Experiments carried out on lab rats showed that when they were fed a diet that consisted of 25% sugar and then the sugar is removed, the rats become anxious, their teeth start to chatter and they suffer with the shakes – not unlike people going through a nicotine or morphine withdrawal. (The New York Times, 2011)The researchers also noticed long lasting changes in brain chemistry of rats fed with foods that had a combination of sweet, salt and fat in, which led them to conclude that there was a possibility that people too could see brain changes and become physically addicted to eating fast food.

Another article on The Washington Post states that: “Highly palatable” foods — those containing fat, sugar and salt — stimulate the brain to release dopamine, the neurotransmitter associated with the pleasure center, he found. In time, the brain gets wired so that dopamine pathways light up at the mere suggestion of the food, such as driving past a fast-food restaurant, and the urge to eat the food grows insistent.

Once the food is eaten, the brain releases opioids, which bring emotional relief. Together, dopamine and opioids create a pathway that can activate every time a person is reminded about the particular food. This happens regardless of whether the person is hungry. (The Washington Post, April 27, 2009) Eating fast food once in a while, that is once or twice a month won’t matter at all, but having a habit of eating this kind of food can lead to serious consequences.
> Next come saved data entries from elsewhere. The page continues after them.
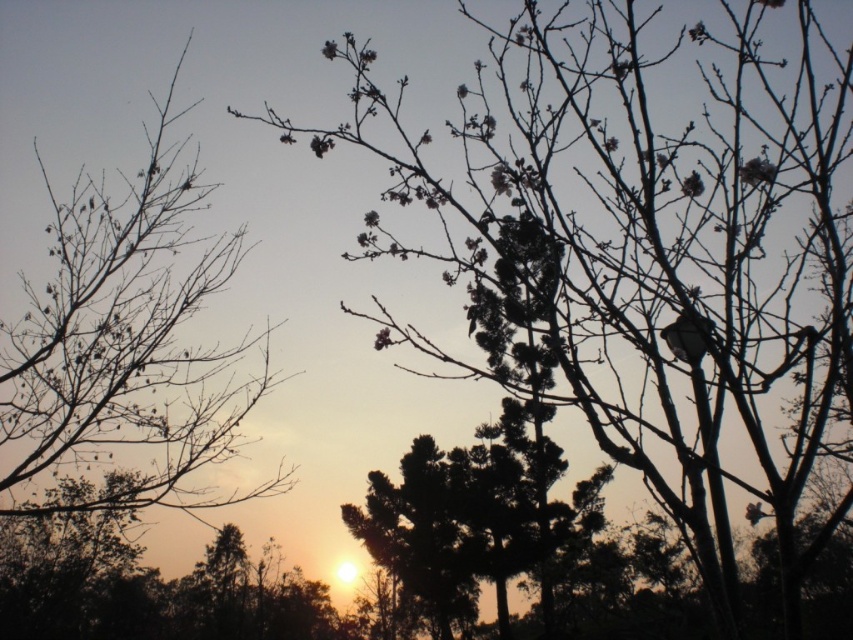 Is silvery branches at center taller than silhouette bark tree at left?

Correct, silvery branches at center is much taller as silhouette bark tree at left.

How far apart are silvery branches at center and silhouette bark tree at left?

silvery branches at center and silhouette bark tree at left are 13.88 feet apart from each other.

Which is behind, point (508, 356) or point (39, 316)?

Point (508, 356)

This screenshot has width=853, height=640. I want to click on silvery branches at center, so click(x=643, y=259). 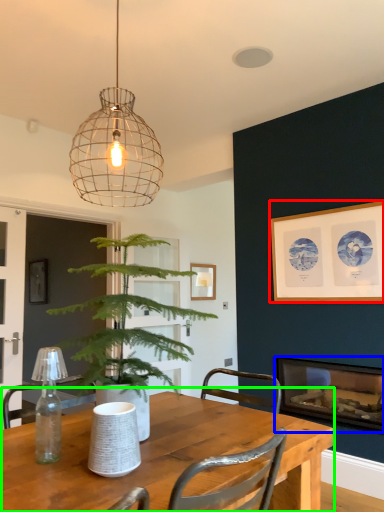 Question: Based on their relative distances, which object is nearer to picture frame (highlighted by a red box)? Choose from fireplace (highlighted by a blue box) and table (highlighted by a green box).

Choices:
 (A) fireplace
 (B) table

Answer: (A) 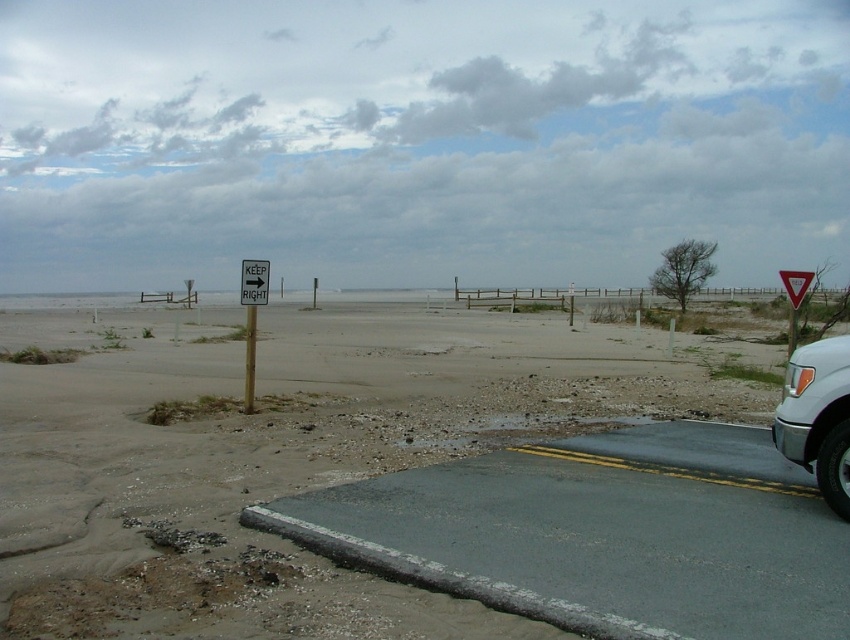 Does white matte truck at right have a lesser height compared to white plastic sign at center?

In fact, white matte truck at right may be taller than white plastic sign at center.

Is white matte truck at right below white plastic sign at center?

Correct, white matte truck at right is located below white plastic sign at center.

Describe the element at coordinates (819, 417) in the screenshot. The image size is (850, 640). I see `white matte truck at right` at that location.

You are a GUI agent. You are given a task and a screenshot of the screen. Output one action in this format:
    pyautogui.click(x=<x>, y=<y>)
    Task: Click on the white matte truck at right
    
    Given the screenshot: What is the action you would take?
    pyautogui.click(x=819, y=417)

Does sandy beach at lower left appear on the left side of white plastic sign at center?

In fact, sandy beach at lower left is to the right of white plastic sign at center.

The image size is (850, 640). What do you see at coordinates (398, 484) in the screenshot?
I see `sandy beach at lower left` at bounding box center [398, 484].

Does point (620, 556) come closer to viewer compared to point (248, 337)?

Yes.

Where is `sandy beach at lower left`? This screenshot has width=850, height=640. sandy beach at lower left is located at coordinates (398, 484).

The height and width of the screenshot is (640, 850). What are the coordinates of `sandy beach at lower left` in the screenshot? It's located at (398, 484).

Is sandy beach at lower left taller than white matte truck at right?

Correct, sandy beach at lower left is much taller as white matte truck at right.

The image size is (850, 640). What are the coordinates of `sandy beach at lower left` in the screenshot? It's located at (398, 484).

Locate an element on the screen. This screenshot has width=850, height=640. sandy beach at lower left is located at coordinates (398, 484).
The absence of healthy food alternatives is one of the factors leading to an alarming increase in childhood obesity rates across the United States. Schools would like to protect children instead must sell soft drinks and snack foods to function. For example, the cafeterias in the schools should offer to school children less bacon and more broccoli, fewer hot dogs and more whole grains, less ice cream and more fruits, less sodas and more water. This does not imply that children should never touch bacon, hot dogs, sodas, or ice cream, ut rather that changing the balance of some foods relative to others is a means of improving America’s health. Today, nearly one-third of children and teens are overweight or obese. Growing evidence suggests that strong, far-reaching changes—those that make healthy foods available in schools are working to reduce childhood obesity rates. Asking children to avoid fast food is like asking them to save money for retirement. Instead, we can balance it by limiting fast food consumption in schools.